Saved entries:
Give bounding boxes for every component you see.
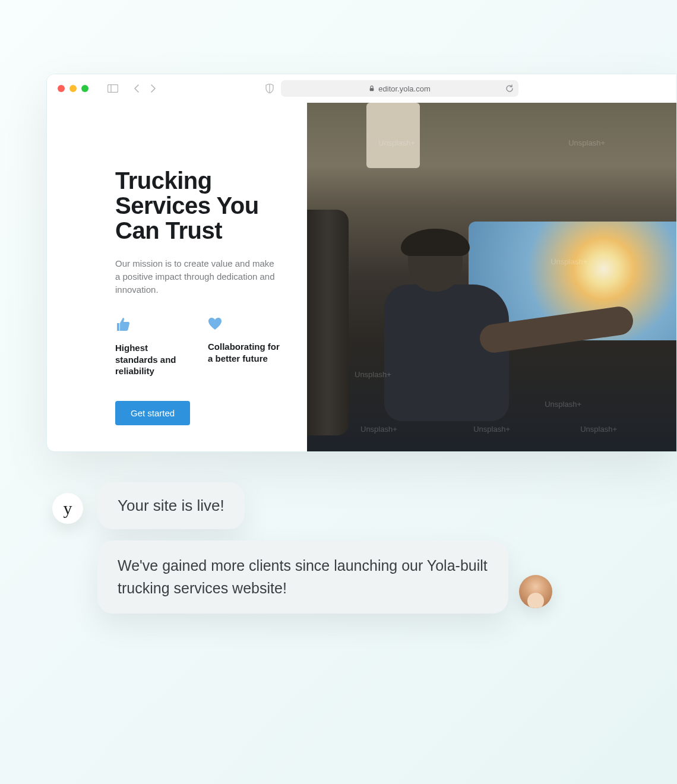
hero-title: Trucking Services You Can Trust xyxy=(115,168,283,243)
svg-rect-0 xyxy=(108,85,118,93)
truck-seat xyxy=(307,210,349,435)
chat-message-2: We've gained more clients since launchin… xyxy=(118,557,488,596)
image-watermark: Unsplash+ xyxy=(473,425,510,434)
chat-bubble-bot: Your site is live! xyxy=(97,482,245,529)
nav-arrows xyxy=(134,84,156,93)
image-watermark: Unsplash+ xyxy=(360,425,397,434)
get-started-button[interactable]: Get started xyxy=(115,401,190,425)
bot-avatar: y xyxy=(52,493,83,524)
chat-bubble-user: We've gained more clients since launchin… xyxy=(97,540,508,614)
minimize-window-dot[interactable] xyxy=(69,85,77,92)
traffic-lights xyxy=(58,85,88,92)
thumb-up-icon xyxy=(115,317,188,334)
back-icon[interactable] xyxy=(134,84,140,93)
image-watermark: Unsplash+ xyxy=(378,138,415,147)
image-watermark: Unsplash+ xyxy=(568,138,605,147)
sidebar-toggle-icon[interactable] xyxy=(107,84,118,93)
url-text: editor.yola.com xyxy=(378,84,430,93)
chat-message-1: Your site is live! xyxy=(118,497,224,514)
feature-item-collab: Collaborating for a better future xyxy=(208,317,280,377)
driver-figure xyxy=(384,232,527,428)
lock-icon xyxy=(369,86,375,91)
address-bar[interactable]: editor.yola.com xyxy=(281,80,518,97)
site-body: Trucking Services You Can Trust Our miss… xyxy=(47,103,676,451)
image-watermark: Unsplash+ xyxy=(545,400,581,409)
shield-icon[interactable] xyxy=(265,84,274,93)
truck-visor xyxy=(366,103,420,168)
image-watermark: Unsplash+ xyxy=(580,425,617,434)
forward-icon[interactable] xyxy=(150,84,156,93)
heart-icon xyxy=(208,317,280,333)
maximize-window-dot[interactable] xyxy=(81,85,88,92)
feature-row: Highest standards and reliability Collab… xyxy=(115,317,283,377)
hero-left-column: Trucking Services You Can Trust Our miss… xyxy=(47,103,307,451)
browser-window-mockup: editor.yola.com Trucking Services You Ca… xyxy=(46,74,677,452)
image-watermark: Unsplash+ xyxy=(355,370,391,379)
image-watermark: Unsplash+ xyxy=(551,257,587,266)
bot-avatar-letter: y xyxy=(64,498,72,519)
feature-label-1: Highest standards and reliability xyxy=(115,342,188,377)
hero-image: Unsplash+ Unsplash+ Unsplash+ Unsplash+ … xyxy=(307,103,676,451)
user-avatar xyxy=(519,575,552,608)
feature-item-standards: Highest standards and reliability xyxy=(115,317,188,377)
refresh-icon[interactable] xyxy=(505,84,514,93)
svg-rect-2 xyxy=(370,88,374,91)
feature-label-2: Collaborating for a better future xyxy=(208,341,280,364)
browser-chrome: editor.yola.com xyxy=(47,74,676,103)
close-window-dot[interactable] xyxy=(58,85,65,92)
hero-subtitle: Our mission is to create value and make … xyxy=(115,257,276,296)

### WORK INSTRUCTIONS
Exact repetition of all the records is required, with the pictures excluded.

### RESULT OF THE EXERCISE
Give bounding boxes for every component you see.
hero-title: Trucking Services You Can Trust xyxy=(115,168,283,243)
svg-rect-0 xyxy=(108,85,118,93)
truck-seat xyxy=(307,210,349,435)
chat-message-2: We've gained more clients since launchin… xyxy=(118,557,488,596)
image-watermark: Unsplash+ xyxy=(473,425,510,434)
chat-bubble-bot: Your site is live! xyxy=(97,482,245,529)
nav-arrows xyxy=(134,84,156,93)
image-watermark: Unsplash+ xyxy=(360,425,397,434)
get-started-button[interactable]: Get started xyxy=(115,401,190,425)
bot-avatar: y xyxy=(52,493,83,524)
chat-bubble-user: We've gained more clients since launchin… xyxy=(97,540,508,614)
minimize-window-dot[interactable] xyxy=(69,85,77,92)
traffic-lights xyxy=(58,85,88,92)
thumb-up-icon xyxy=(115,317,188,334)
back-icon[interactable] xyxy=(134,84,140,93)
image-watermark: Unsplash+ xyxy=(378,138,415,147)
image-watermark: Unsplash+ xyxy=(568,138,605,147)
sidebar-toggle-icon[interactable] xyxy=(107,84,118,93)
url-text: editor.yola.com xyxy=(378,84,430,93)
chat-message-1: Your site is live! xyxy=(118,497,224,514)
feature-item-collab: Collaborating for a better future xyxy=(208,317,280,377)
driver-figure xyxy=(384,232,527,428)
lock-icon xyxy=(369,86,375,91)
address-bar[interactable]: editor.yola.com xyxy=(281,80,518,97)
site-body: Trucking Services You Can Trust Our miss… xyxy=(47,103,676,451)
image-watermark: Unsplash+ xyxy=(545,400,581,409)
shield-icon[interactable] xyxy=(265,84,274,93)
truck-visor xyxy=(366,103,420,168)
image-watermark: Unsplash+ xyxy=(580,425,617,434)
forward-icon[interactable] xyxy=(150,84,156,93)
heart-icon xyxy=(208,317,280,333)
maximize-window-dot[interactable] xyxy=(81,85,88,92)
feature-row: Highest standards and reliability Collab… xyxy=(115,317,283,377)
hero-left-column: Trucking Services You Can Trust Our miss… xyxy=(47,103,307,451)
browser-window-mockup: editor.yola.com Trucking Services You Ca… xyxy=(46,74,677,452)
image-watermark: Unsplash+ xyxy=(355,370,391,379)
image-watermark: Unsplash+ xyxy=(551,257,587,266)
bot-avatar-letter: y xyxy=(64,498,72,519)
feature-label-1: Highest standards and reliability xyxy=(115,342,188,377)
hero-image: Unsplash+ Unsplash+ Unsplash+ Unsplash+ … xyxy=(307,103,676,451)
user-avatar xyxy=(519,575,552,608)
feature-item-standards: Highest standards and reliability xyxy=(115,317,188,377)
refresh-icon[interactable] xyxy=(505,84,514,93)
svg-rect-2 xyxy=(370,88,374,91)
feature-label-2: Collaborating for a better future xyxy=(208,341,280,364)
browser-chrome: editor.yola.com xyxy=(47,74,676,103)
close-window-dot[interactable] xyxy=(58,85,65,92)
hero-subtitle: Our mission is to create value and make … xyxy=(115,257,276,296)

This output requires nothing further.